Pointe-à-Pitre

Pointe-à-Pitre is the commercial and industrial capital of the island. Every day this noisy city is full of workers coming from outside. Though it is true, that the outskirts have nothing worthy, when you go into the old zone of Pointe-à-Pitre, you’ll discover its charm.

The most fervent admirers of Place de la Victorie, regret that the ancient park, where palm trees grew, and where high class children used to play, watched by their nannies, is now a parking place, after, in 1989, hurricane Hugo uprooted the trees. Hughes ordered the guillotine to be placed here, so the people could witness the bloody end of the condemned plantation owners. Now, visitors can enjoy the noise of the port, and the colonial buildings bordering the square, sitting down in one of the cafes. The square is open by La Darse side, from where ships depart to Marie - Galante and Les Saintes islands. An investment of twenty million dollars, has transformed the old warehouses of the dock at Centre St John Perse, into a modern cruiser station, with a hotel and many restaurants, as well as eighty shops.  
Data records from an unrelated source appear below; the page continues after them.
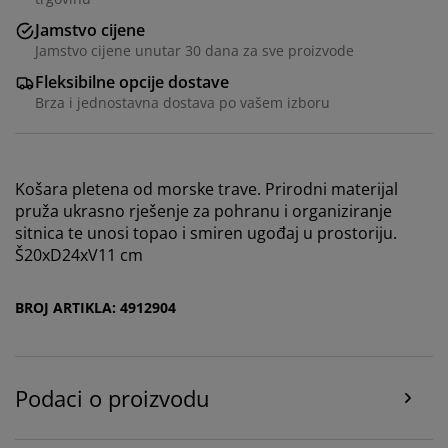
Jamstvo cijene
Jamstvo cijene unutar 30 dana za sve proizvode
Fleksibilne opcije dostave
Brza i jednostavna dostava po vašem izboru
Košara pletena od morske trave. Prirodni materijal
pruža ukrasno rješenje za pohranu i organiziranje
Personaliziramo vaše iskustvo
sitnica te unosi topao i smiren ugođaj u prostoriju.
Š20xD24xV11 cm
U JYSKu koristimo kolačiće i mobilne identifikatore kako
bismo osigurali dobro korisničko iskustvo prilikom
BROJ ARTIKLA: 4912904
posjeta našoj web stranici. Kolačići prikupljaju
informacije o vama u svrhu funkcionalnosti, statistike i
relevantnog marketinga.
Podaci o proizvodu
Prihvaćanjem marketinških kolačića dijelit ćemo vaše
podatke o pregledavanju s marketinškim partnerima
(npr. Google, Meta i TikTok) za personalizirane i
Behind the port, at the Rue Nozieres, is the Musée St John Perse (open from Monday to Saturday, entrance fee), a small museum at a restored colonial house, dedicated to the life and deeds of poet Alexis Saint-Leger, who was born in Guadeloupe in 1887, among a béké family, and better known by the name of St John Perse. Though he abandoned the island being 12 years old, and never came back, Perse idealized the Caribbean in his poetry, and in 1960, was granted the Nobel Prize for Literature.

Just one block from the port is Rue Frébault, the noisiest street in the city, plenty of shops, where salesclerks do not like bargaining; the opposite happens at Marché Couvert (covered market), where women bargain graciously.

Close to the market, at Rue Peyner, is the Musée Schoelcher (open from Monday to Saturday, entrance fee), dedicated to the figure of Victor Schoelcher, a French politician that fought bravely against slavery in the French Antilles, and that signed the decree abolishing slavery, definitively, in 1848. Back to Place de la Victorie, turn to the left by Rue Nozieres, and, you will immediately find the Marché aux Fleurs (flowers market), in front of which is the impressive St. Pierre et St. Paul basilica.

Exploring Grande-Terre
In Grande-Terre, the plain landscape of sugar fields, permits, once in a while, to see the silhouette of a huge sugar stone mill, and some mango of thick and green foliage. However, if you leave Pointe-à-Pitre, by the N4, the south coast highway, after only 3 km. you’ll reach Bas-du-Fort, one of the biggest sporting ports in the Caribbean. At the hillside behind the port, is Fort Fleur-d’Épée (open daily, free entrance), a fort built with coral in the XVIII century.

Another 3 km, will take you to Le Gosier, the major tourism center in Guadeloupe. Here you will find endless small family restaurants; maybe the service is a little bit slow, but without doubt, a Ti punch (a mixture of rum and sugar cane syrup) will make waiting pleasant. This is the authentic Guadeloupe. By night, the city is very lively with the sound of zouk.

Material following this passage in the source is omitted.